« Detachment » : Adrian Brody convaincant en prof habité

Henry Barthes (Adrian Brody) a tout du professeur rêvé. Parachuté dans un lycée un peu chaud de New York, son style, qui mêle autorité et humanité, prend les élèves de court.
De nombreux films américains plein de bon sentiments se sont déjà cassés les dents sur ce genre de sujet : « Esprits rebelles “ ou ‘Ecrire pour exister . Le topo ? Une classe de perdants se mue en une classe de lycéens brillants, promis à une intégration optimale dans la société.

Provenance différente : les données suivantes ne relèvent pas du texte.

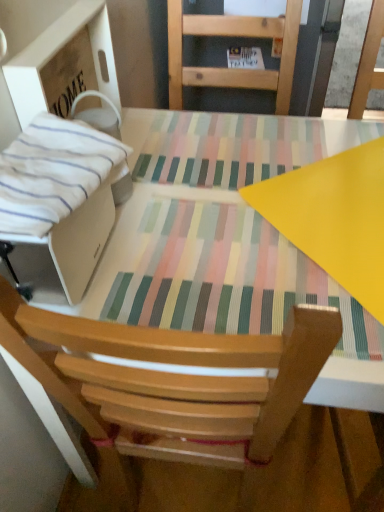 What are the coordinates of `vacant space situated above white cardboard box at left (from a real-world perspective)` in the screenshot? It's located at (54, 27). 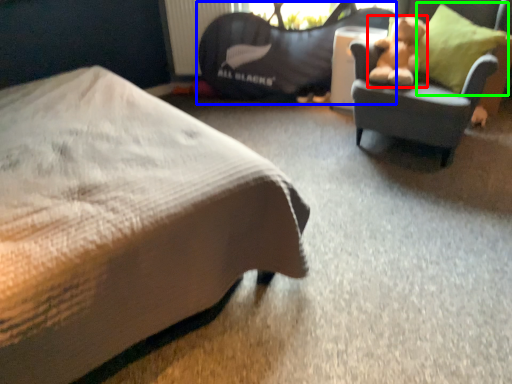 Question: Considering the real-world distances, which object is closest to teddy bear (highlighted by a red box)? bean bag chair (highlighted by a blue box) or throw pillow (highlighted by a green box).

Choices:
 (A) bean bag chair
 (B) throw pillow

Answer: (B) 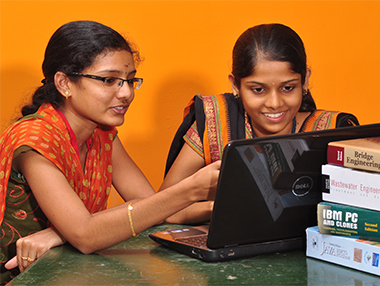 Image resolution: width=380 pixels, height=286 pixels. Find the location of `computer keyboard`. computer keyboard is located at coordinates (196, 239). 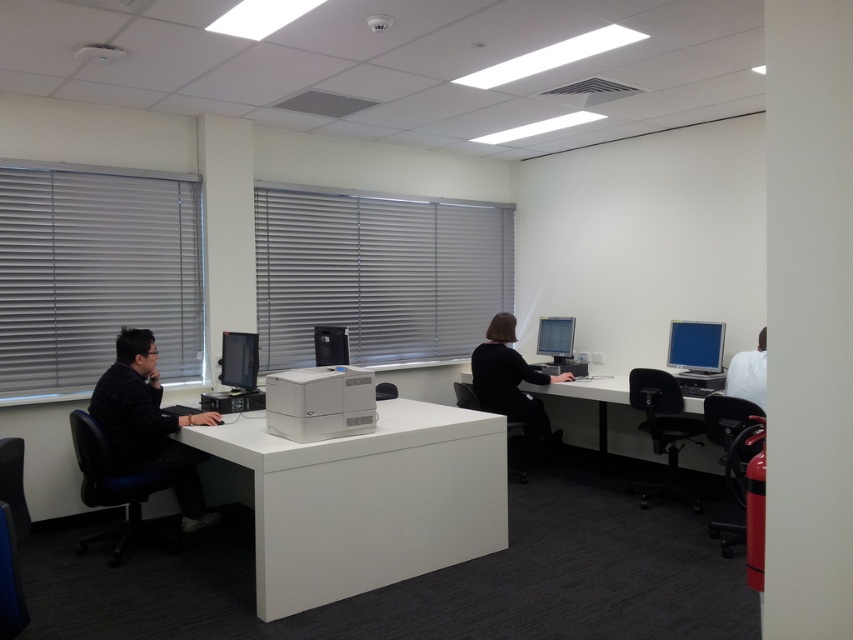 Question: Does black matte computer at center lie in front of matte black monitor at center?

Choices:
 (A) yes
 (B) no

Answer: (A)

Question: Does black fabric swivel chair at left have a smaller size compared to matte black monitor at center?

Choices:
 (A) no
 (B) yes

Answer: (A)

Question: Which object is the farthest from the black fabric swivel chair at left?

Choices:
 (A) black leather swivel chair at right
 (B) black matte computer at center
 (C) white fabric at right

Answer: (C)

Question: Among these objects, which one is nearest to the camera?

Choices:
 (A) white glossy table at center
 (B) black fabric swivel chair at left
 (C) matte black monitor at center
 (D) red leather swivel chair at lower right

Answer: (A)

Question: Which point appears closest to the camera in this image?

Choices:
 (A) (718, 364)
 (B) (96, 465)
 (C) (445, 230)

Answer: (B)

Question: Can you confirm if black fabric swivel chair at left is positioned above matte black monitor at right?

Sauf que le réalisateur s’appelle Tony Kaye ( American History X’ et des documentaires sociaux comme ‘Lake of Fire ). Ici, Detachment’ propose une plongée dans l’Amérique sous le prisme de l’éducation et de la jeunesse.
Un prof parfait mais pas lisse
Malgré une filmographie importante, on a toujours cru qu’Adrian Brody n’avait fait qu’un film, ‘Le Pianiste .Detachment’ pourrait changer la donne.
Le personnage pourrait frôler le cliché : un quadra charismatique et généreux quand il s’agit de recueillir la jeune prostituée, Erica ; un type au grand cœur avec une histoire pas facile et un costume qui tombe bien. En un mot : le gendre idéal.
Mais Brody réussit à incarner le personnage sans être lisse, sans doute parce que ce fils de prof trouve dans son histoire personnelle de quoi l’incarner.
Sa fragilité le rend vite sympathique aux yeux du spectateur. Il évite la mièvrerie, même si la réalisation parfois trop ‘indé’ et stylisée à l’extrême gêne la lecture du personnage.
Interview à BFM-TV
Autour du prof, Tony Kaye décline les portraits fugaces d’enseignants saisis à des instants marquants : le prof fantomatique, le vieux cynique ou la froide Lucy Liu qui craque sous la pression... Le réalisateur américain brouille les pistes.
Un lycée mal en point
Dans l’Amérique de Tony Kaye, les parents démissionnent, le gouvernement cherche la rentabilité au sein du système scolaire. Les ados, eux, galèrent.
Et c’est cette deuxième partie du film qui surprend : le spectateur aurait pu s’attendre à une énième resucée du courageux prof sauvant ses élèves en quelques mois. Mais non : Henry Barthes n’est qu’un remplaçant parmi d’autres. Aussi vertueux soit-il, il n’est que le boulon d’une machine et ‘Detachment’, une critique finalement assez convaincante de l’enseignement.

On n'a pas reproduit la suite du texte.